▸ What you will do: Please give again, exactly and only, the stretch of lines from the one containing "Malvorlagen Graffiti" to the end of the entries below.

(Stored data entries)
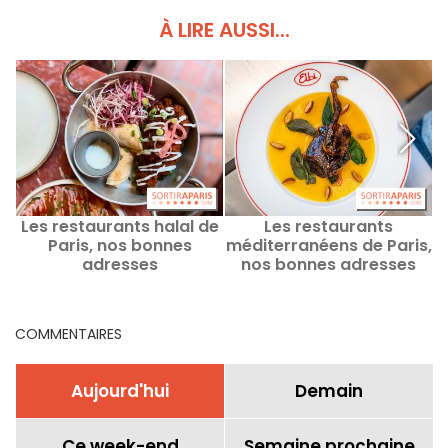
À LIRE AUSSI...
Les restaurants halal de
Les restaurants
Paris, nos bonnes
méditerranéens de Paris,
adresses
nos bonnes adresses
COMMENTAIRES
Aujourd'hui
Demain
Ce week-end
Semaine prochaine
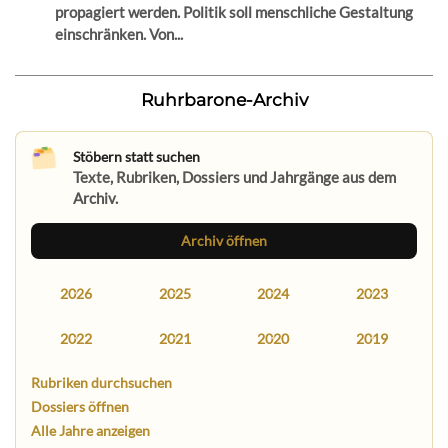
propagiert werden. Politik soll menschliche Gestaltung
einschränken. Von...
Ruhrbarone-Archiv
Stöbern statt suchen
Texte, Rubriken, Dossiers und Jahrgänge aus dem
Archiv.
Archiv öffnen
2026
2025
2024
2023
2022
2021
2020
2019
Rubriken durchsuchen
Dossiers öffnen
Alle Jahre anzeigen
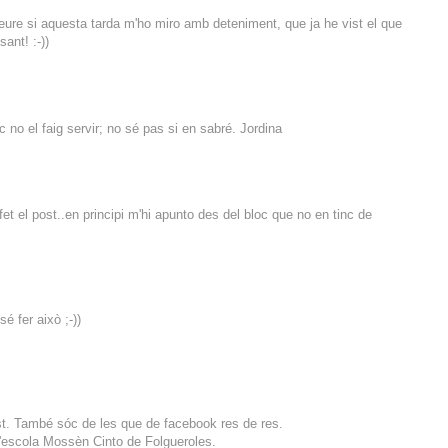
eure si aquesta tarda m'ho miro amb deteniment, que ja he vist el que
ant! :-))
uc no el faig servir; no sé pas si en sabré. Jordina
et el post..en principi m'hi apunto des del bloc que no en tinc de
sé fer això ;-))
ost. També sóc de les que de facebook res de res.
l'escola Mossèn Cinto de Folgueroles.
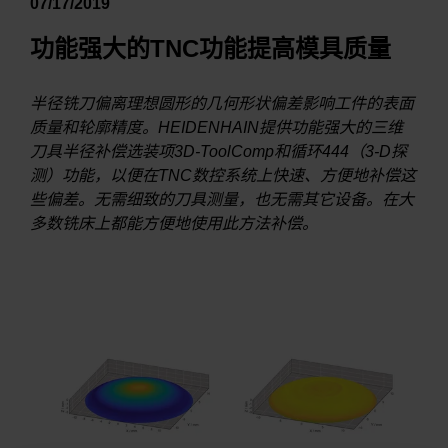
07/17/2019
功能强大的TNC功能提高模具质量
半径铣刀偏离理想圆形的几何形状偏差影响工件的表面
质量和轮廓精度。HEIDENHAIN提供功能强大的三维
刀具半径补偿选装项3D-ToolComp和循环444（3-D探
测）功能，以便在TNC数控系统上快速、方便地补偿这
些偏差。无需细致的刀具测量，也无需其它设备。在大
多数铣床上都能方便地使用此方法补偿。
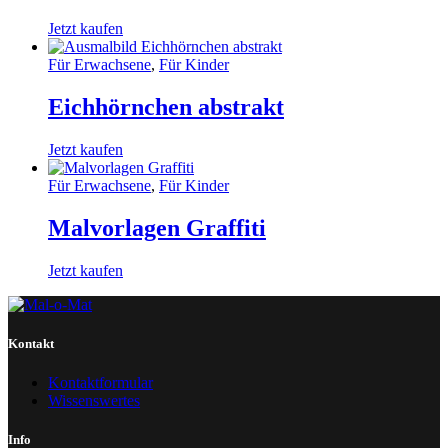
Jetzt kaufen
Für Erwachsene
,
Für Kinder
Eichhörnchen abstrakt
Jetzt kaufen
Für Erwachsene
,
Für Kinder
Malvorlagen Graffiti
Jetzt kaufen
Kontakt
Kontaktformular
Wissenswertes
Info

▸ Answer section:
Malvorlagen Graffiti
Jetzt kaufen
Kontakt
Kontaktformular
Wissenswertes
Info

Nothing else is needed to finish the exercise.